Adjusted for inflation, private-industry compensation grew 0.9%, while wages increased 1.1% — both accelerations from the start of the year. The strength of the jobs market, including positive real earnings growth, has been key to sustaining household demand. (…)
Wages for service workers in the private sector rose 1% from the prior quarter, unadjusted for inflation. Since compensation is a major cost for employers in this sector, Fed officials monitor it closely through a subset of inflation known as core services excluding housing.
Worker pay in goods-producing industries climbed 0.2%, the smallest advance since 2009. That included construction, where wages declined by the most on record.
(…) With the ECI the Fed’s preferred barometer of labor costs growth, today’s data mark an important step toward the FOMC gaining “greater confidence” that inflation is cooling sufficiently to begin reducing the fed funds rate.
While still noticeably above last cycle’s peak of 2.9%, employment cost growth slowed to 4.1% year-over-year in Q2, the smallest gain in two and a half years.

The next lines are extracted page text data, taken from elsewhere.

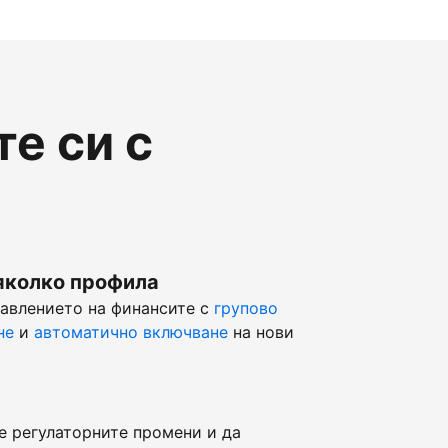
е си с
яколко профила
равлението на финансите с
групово
не
и
автоматично включване
на нови
е регулаторните промени и да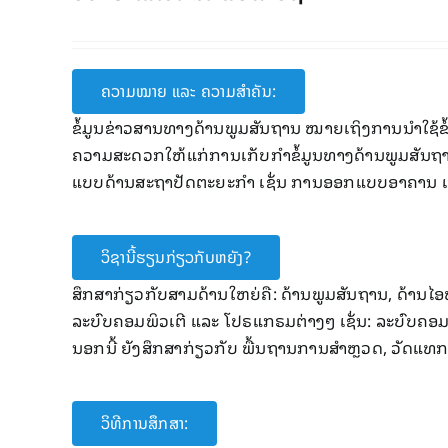
ຄວາມໝາຍ ແລະ ຄວາມສໍາຄັນ:
ຂໍ້ມູນຂ່າວສານທາງດ້ານພູມສັນຖານ ໝາຍເຖິງການນຳໃຊ້ຂໍ້ມູນຂ່
ຄວາມສະ​ດວກ​ໃຫ້​ແກ່​ການ​ເກັບ​ກຳ​ຂໍ້​ມູນ​ທາງ​ດ້ານ​ພູມ​ສັນ​
ແບບດ້ານສະ​ຖາ​ປັດ​ຕະ​ຍະ​ກຳ ເຊັ່ນ​ ການ​ອອກ​ແບບ​ອາ​ຄານ​ ແລະ
ວິຊານີ້ຮຽນກ່ຽວກັບຫຍັງ?
ສຶກສາກ່ຽວກັບສາມດ້ານໃຫຍ່ຄື: ດ້ານພູມສັນຖານ, ດ້ານໄອທີ 
ລະບົບຄອມພິວເຕີ ແລະ ໂປຣແກຣມຕ່າງໆ ເຊັ່ນ: ລະບົບຄອມພິວເຕ
ນອກ​ນີ້ ​ຍັງ​ສຶກສາ​ກ່ຽວ​ກັບ​ ພື້ນ​ຖານ​ການ​ສຳ​ຫຼວດ, ວັດ​ແ
ວິທີການສຶກສາ: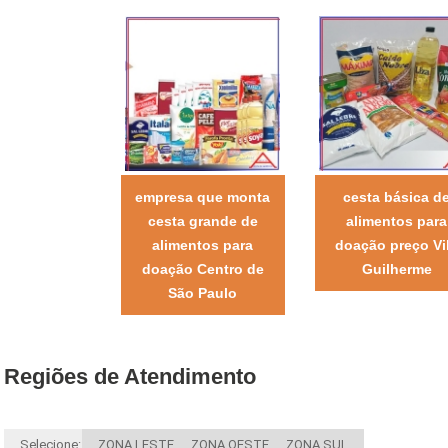
empresa que monta
cesta básica d
cesta grande de
alimentos para
alimentos para
doação preço Vi
doação Centro de
Guilherme
São Paulo
Regiões de Atendimento
Selecione:
ZONA LESTE
ZONA OESTE
ZONA SUL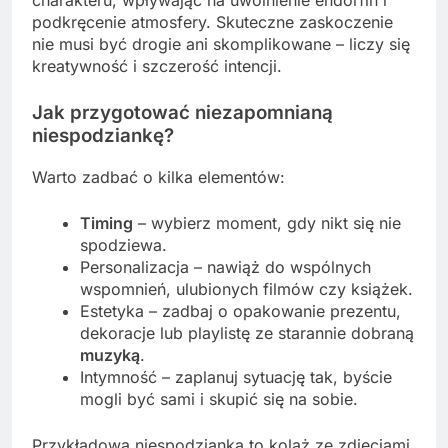
charakteru, wpływając na uwolnienie endorfin i
podkręcenie atmosfery. Skuteczne zaskoczenie
nie musi być drogie ani skomplikowane – liczy się
kreatywność i szczerość intencji.
Jak przygotować niezapomnianą
niespodziankę?
Warto zadbać o kilka elementów:
Timing
– wybierz moment, gdy nikt się nie
spodziewa.
Personalizacja – nawiąż do wspólnych
wspomnień, ulubionych filmów czy książek.
Estetyka – zadbaj o opakowanie prezentu,
dekoracje lub playlistę ze starannie dobraną
muzyką
.
Intymność – zaplanuj sytuację tak, byście
mogli być sami i skupić się na sobie.
Przykładowa niespodzianka to kolaż ze zdjęciami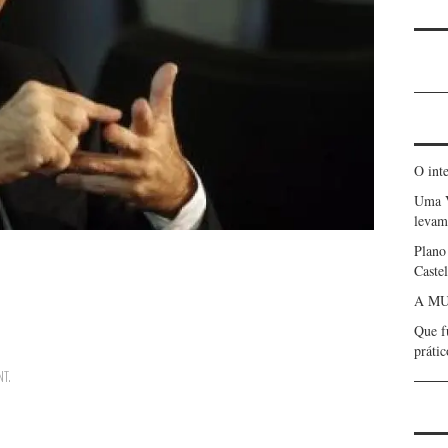
O int
Uma 
levam 
Plano
Caste
A MU
Que f
prátic
NT
.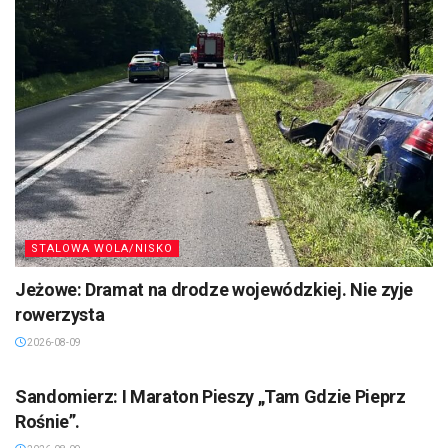
STALOWA WOLA/NISKO
Jeżowe: Dramat na drodze wojewódzkiej. Nie zyje
rowerzysta
2026-08-09
SANDOMIERZ/STASZÓW /OPATÓW
Sandomierz: I Maraton Pieszy „Tam Gdzie Pieprz
Rośnie”.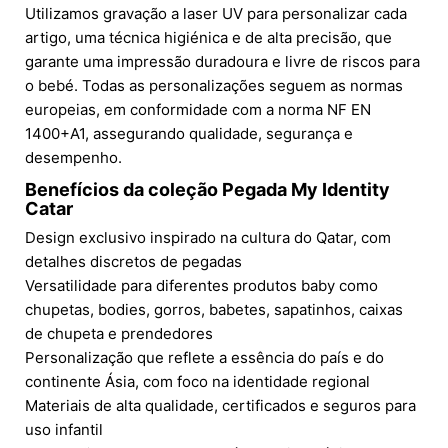
Utilizamos gravação a laser UV para personalizar cada
artigo, uma técnica higiénica e de alta precisão, que
garante uma impressão duradoura e livre de riscos para
o bebé. Todas as personalizações seguem as normas
europeias, em conformidade com a norma NF EN
1400+A1, assegurando qualidade, segurança e
desempenho.
Benefícios da coleção Pegada My Identity
Catar
Design exclusivo inspirado na cultura do Qatar, com
detalhes discretos de pegadas
Versatilidade para diferentes produtos baby como
chupetas, bodies, gorros, babetes, sapatinhos, caixas
de chupeta e prendedores
Personalização que reflete a essência do país e do
continente Ásia, com foco na identidade regional
Materiais de alta qualidade, certificados e seguros para
uso infantil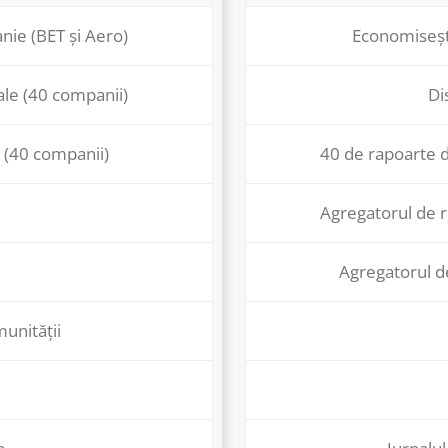
nie (BET și Aero)
Economisești
ale (40 companii)
Di
 (40 companii)
40 de rapoarte d
Agregatorul de r
Agregatorul d
munității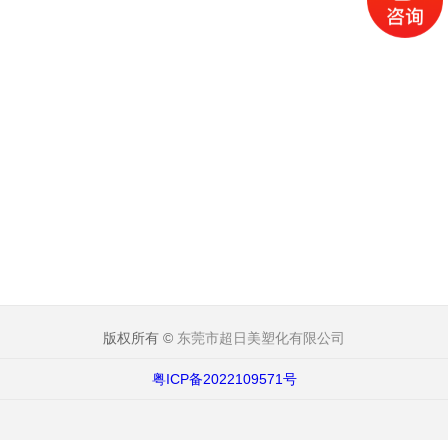
版权所有 ©
东莞市超日美塑化有限公司
粤ICP备2022109571号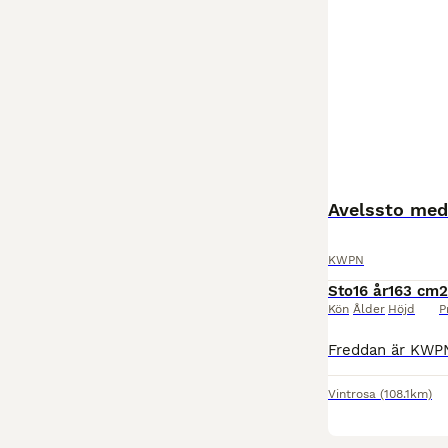
Avelssto med
KWPN
Sto
16 år
163 cm
2
Kön
Ålder
Höjd
P
Vintrosa
(108.1km)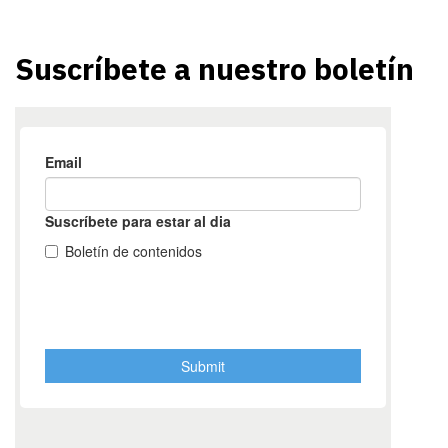
Suscríbete a nuestro boletín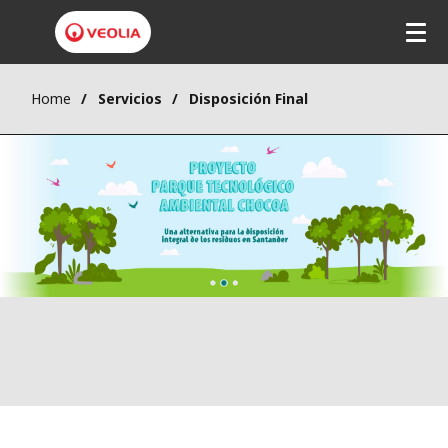
Home
Servicios
Disposición Final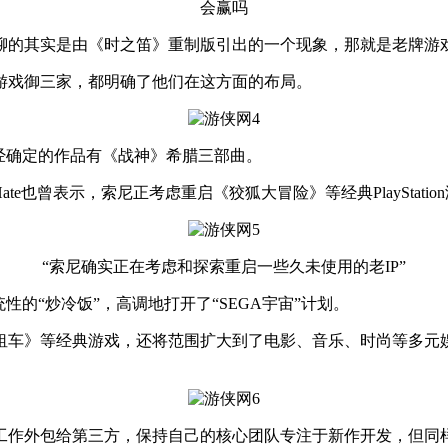
会赢吗
聊的其实是由《时之笛》重制版引出的一个现象，那就是老牌游戏
戏御三家，都明确了他们在这方面的布局。
经确定的作品有《战神》希腊三部曲。
te也曾表示，索尼正考虑重启《狡狐大冒险》等经典PlayStati
“索尼确实正在考虑和探索重启一些久未使用的老IP”
的“炒冷饭”，高调地打开了“SEGA宇宙”计划。
经典游戏，还将范围扩大到了电影、音乐、时尚等多元娱乐领域，
作外包给第三方，保持自己的核心团队专注于新作开发，但同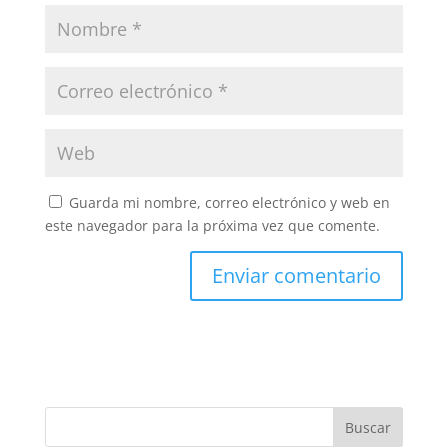
Guarda mi nombre, correo electrónico y web en
este navegador para la próxima vez que comente.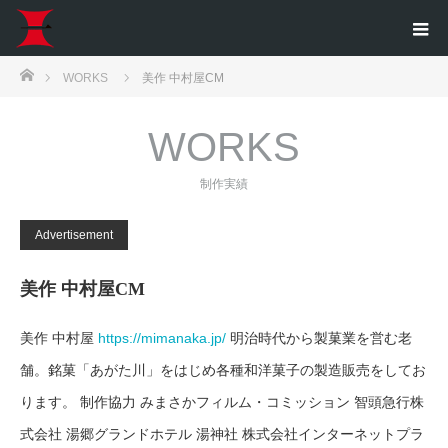
ホーム
WORKS
美作 中村屋CM
WORKS
制作実績
Advertisement
美作 中村屋CM
美作 中村屋
https://mimanaka.jp/
明治時代から製菓業を営む老
舗。銘菓「あがた川」をはじめ各種和洋菓子の製造販売をしてお
ります。 制作協力 みまさかフィルム・コミッション 智頭急行株
式会社 湯郷グランドホテル 湯神社 株式会社インターネットプラ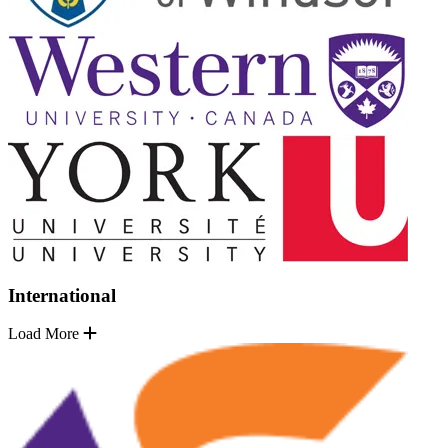
International
Load More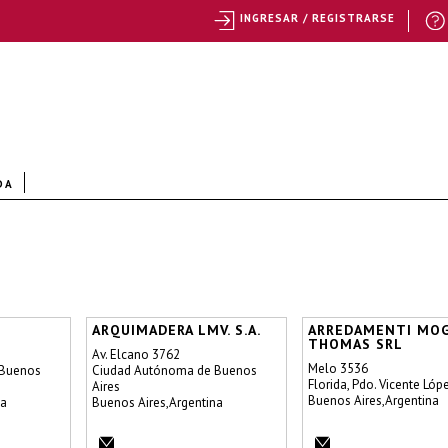
INGRESAR / REGISTRARSE
DA
ARQUIMADERA LMV. S.A.
ARREDAMENTI MO
THOMAS SRL
Av. Elcano 3762
Melo 3536
 Buenos
Ciudad Autónoma de Buenos
Florida, Pdo. Vicente Lóp
Aires
Buenos Aires,Argentina
na
Buenos Aires,Argentina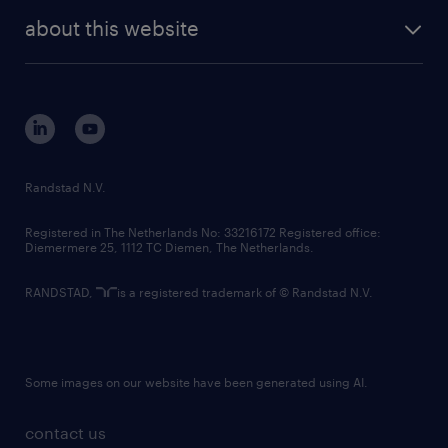
company profile
future of work
randstad digital
about this website
sustainability
tech suite
disclaimer
equity, diversity, inclusion and belonging
contact us
corporate governance
randstad innovation fund
country websites
Randstad N.V.
contact us
Registered in The Netherlands No: 33216172 Registered office:
Diemermere 25, 1112 TC Diemen, The Netherlands.
RANDSTAD,
is a registered trademark of © Randstad N.V.
Some images on our website have been generated using AI.
contact us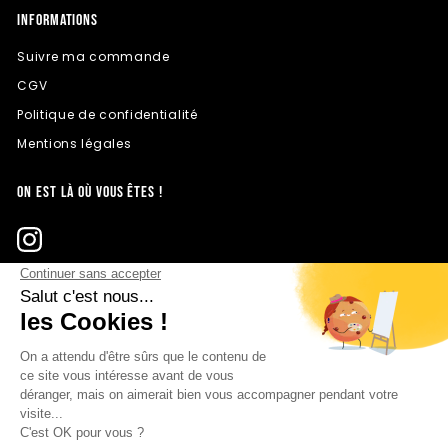
INFORMATIONS
Suivre ma commande
CGV
Politique de confidentialité
Mentions légales
ON EST LÀ OÙ VOUS ÊTES !
© 2025 AVENUE DU CADRE - Tous droits réservés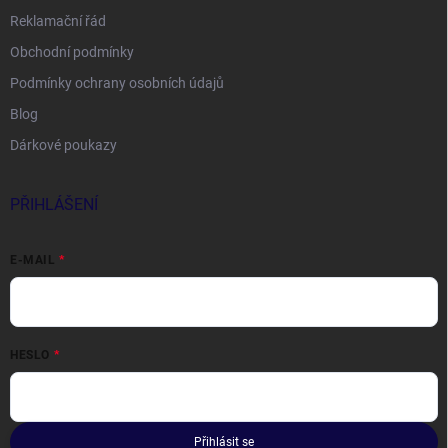
Reklamační řád
Obchodní podmínky
Podmínky ochrany osobních údajů
Blog
Dárkové poukazy
PŘIHLÁŠENÍ
E-MAIL
HESLO
Přihlásit se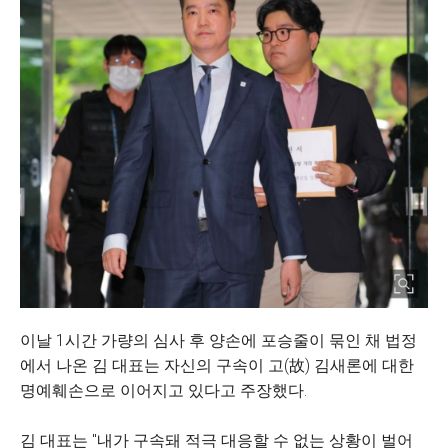
이날 1시간 가량의 심사 후 양손에 포승줄이 묶인 채 법정
에서 나온 김 대표는 자신의 구속이 고(故) 김새론에 대한
명예훼손으로 이어지고 있다고 주장했다.
김 대표는 "내가 구속돼 적극 대응할 수 없는 상황이 벌어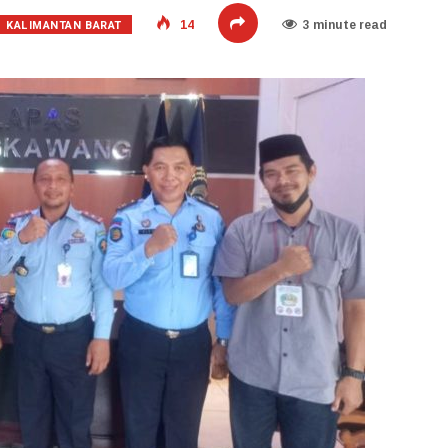
KALIMANTAN BARAT
14
3 minute read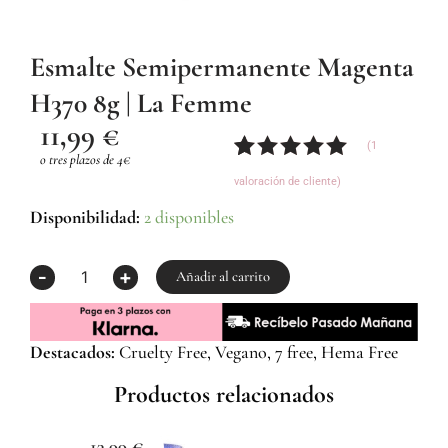
Esmalte Semipermanente Magenta
H370 8g | La Femme
11,99
€
(
1
o tres plazos de 4€
Valorado
1
valoración de cliente)
con
5.00
de
5 en base
Esmalte
Disponibilidad:
2 disponibles
a
Semipermanente
valoración
Magenta
-
+
de un
H370
Añadir al carrito
cliente
8g
|
La
Destacados:
Cruelty Free, Vegano, 7 free, Hema Free
Femme
cantidad
Productos relacionados
13,99
€
1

Moreover, having increased at an annualized rate of 3.7% in the three months ending in June, the second quarter’s figures show employment cost growth closely approaching a pace consistent with the FOMC’s 2% inflation objective once accounting for productivity growth (productivity gains allow businesses to raise compensation faster than prices). (…)
But importantly, the Employment Cost Index is considered the gold standard among Fed officials as it controls for compositional shifts in the economy’s jobs and is a more encompassing measure than average hourly earnings. The ECI accounts for the cost of employer provided benefits—which are just over 30% of total compensation costs—in addition to wage & salaries. It also includes labor cost growth for public sector workers in addition to private sector workers. As a result, the ECI’s moderation in Q2 marks an important step for the FOMC obtaining “greater confidence” that inflation is subsiding back toward 2%. (…)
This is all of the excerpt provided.